It's Awfu' Plain.

WHILE making a few visits in the district in which I live, I knocked at the door of Mrs.―. Knowing that God had lately been showing to many in the neighborhood His way of salvation, I asked her, after a little conversation, how long it was since she had known the Lord Jesus as her Saviour? A sad expression came over her face as she said, “Ah, but I am not saved yet!”
I tried to show Mrs.―that God desires that all should be saved and come to the knowledge of the truth: and then, turning to the well-known scripture, John 5:2424Verily, verily, I say unto you, He that heareth my word, and believeth on him that sent me, hath everlasting life, and shall not come into condemnation; but is passed from death unto life. (John 5:24), asked her to read it for herself. As she read the words of Christ, “He that heareth My word, and believeth on Him that sent Me, hath everlasting life,” I stopped her, and asked―
“Have you got everlasting life, Mrs.―?”
“I could not say that,” she replied, earnestly.
“Then you do not believe what God says to you; read it again.”
When Mrs.―had read the verse, I said, “Hath everlasting life. ‘I wonder whether God is telling us the truth when He says everlasting life’!”
Mrs.―looked startled. “If God says so,” she said, slowly, “I must have it.”
“Look at your Bible,” I said, “and see whether God says so.”
Oh, what joy broke over her face when she simply believed the words of Christ, and by trusting those blessed words knew that she had “everlasting life”; knew that she should “not come into condemnation,” but had “passed from death unto life.”

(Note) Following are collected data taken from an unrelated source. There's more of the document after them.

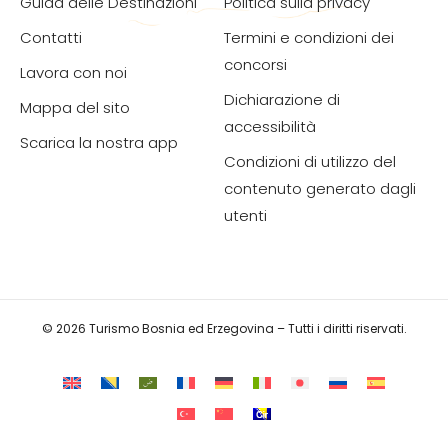
Guida delle Destinazioni
Politica sulla privacy
Contatti
Termini e condizioni dei
concorsi
Lavora con noi
Dichiarazione di
Mappa del sito
accessibilità
Scarica la nostra app
Condizioni di utilizzo del
contenuto generato dagli
utenti
© 2026 Turismo Bosnia ed Erzegovina – Tutti i diritti riservati.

Presently, turning to a young girl, about fifteen years of age, Mrs.― said to her―
“Oh, M., don’t you see it? It’s awfu’ plain.”
Before long, M. too received the truth of God’s salvation, and ran home to tell her father and mother that she knew the Lord Jesus as her own Saviour. Before I left, the husband came in, and as soon as the wife saw him she said, in her simplicity―
“Oh, let Willie see it! let Willie see it!”
“Only God can give him eyes to see,” I said.
“Only speak to him, as you spoke to me,” pleaded the wife; and I did speak to her husband, but he had not yet seen himself to be a lost sinner, in need of salvation, and so, for the time at least, the words fell upon careless ears. God grant that he may yet know what it is to be one of those “lost” ones whom Christ came to seek and to save! R. M.